Wall Street experienced a seesaw of gains and losses before the opening bell today, as more corporate earnings reports arrived during what is otherwise expected to be a relatively quiet week. Here are the key highlights:

  1. Futures for the S&P 500 and the Dow Jones Industrial Average rose slightly, each gaining less than 0.1%. However, Disney faced a significant tumble of more than 6% in premarket trading after posting a second-quarter loss. The decline was primarily due to restructuring costs and other charges. Despite these challenges, when adjusted for those costs, Disney managed to beat Wall Street’s per-share profit expectations, although it fell short of sales targets.

  2. Tesla, another notable player, dipped slightly after federal highway safety investigators requested information about the fix in a recall of more than 2 million vehicles equipped with the company’s Autopilot partially automated driving system. The U.S. National Highway Traffic Safety Administration reported 20 crashes since the remedy—an online software update—was sent out in December. Tesla’s shares were down 1.8% before the bell and have fallen more than 25% this year.

  3. Corporate Earnings: This week is relatively quiet since the bulk of companies in the S&P 500 have already reported their earnings for the first three months of the year. More than three-quarters of them have exceeded profit expectations, according to FactSet. Corporate profit reports have been better than expected not only in the United States but also in Europe and Japan. Global earnings growth is on track for a second straight quarter of growth following four consecutive declines.

  4. Market Swings: The U.S. stock market has been oscillating between gains and losses since setting a record at the end of March. It initially sank due to fears that stubbornly high inflation would prevent or at least delay the Federal Reserve from delivering the interest rate cuts that Wall Street desired. However, it rebounded last week following a cooler-than-expected jobs report, suggesting that the U.S. economy was strong enough to avoid a severe recession without stoking inflation.

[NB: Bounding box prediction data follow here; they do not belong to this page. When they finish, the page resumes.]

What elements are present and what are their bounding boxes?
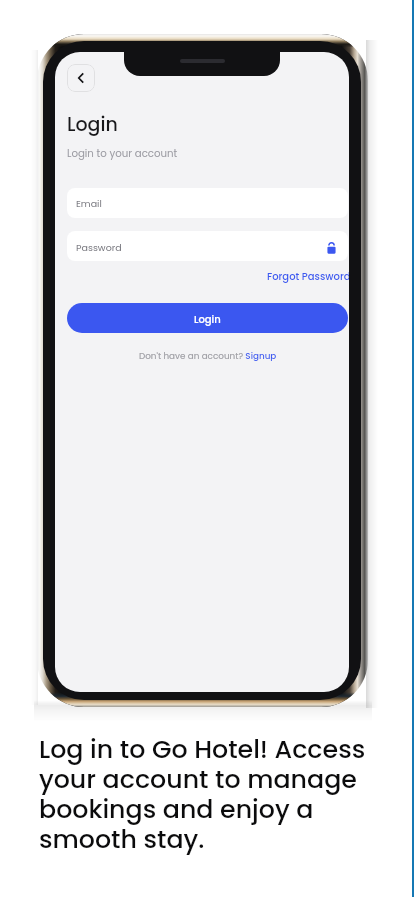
button[interactable]: Email — [67, 188, 348, 218]
staticText: Log in to Go Hotel! Access your account … — [39, 731, 366, 857]
button[interactable]: Password — [67, 231, 348, 261]
staticText: Forgot Password? — [267, 269, 349, 283]
button[interactable]: Don't have an account? Signup — [137, 348, 279, 364]
staticText: Password — [76, 241, 122, 254]
staticText: Login to your account — [67, 146, 178, 160]
staticText: Login — [194, 312, 221, 326]
button[interactable]: Forgot Password? — [265, 268, 349, 284]
staticText: Login — [67, 111, 118, 138]
button[interactable]: Back — [67, 64, 95, 92]
staticText: Email — [76, 197, 102, 210]
staticText: Don't have an account? Signup — [139, 350, 277, 362]
button[interactable]: Login — [67, 303, 348, 333]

  5. Interest Rate Expectations: Traders are currently betting on a nearly 89% chance that the Fed will cut its main interest rate at least once before the end of the year, up from an 81.6% probability seen a week earlier. Lower rates would help ease the pressure on the economy and financial system.

  6. Global Markets: In Europe, Britain’s FTSE 100 surged 1%, Germany’s DAX rose 0.6%, and the CAC 40 in Paris rose 0.4%. Meanwhile, in Asian trading, Tokyo’s Nikkei 225 jumped 1.6% to 38,835.10.

In summary, while Wall Street remains cautious, the overall outlook for corporate earnings and global markets appears positive, despite occasional turbulence. Investors continue to monitor economic indicators and central bank actions closely.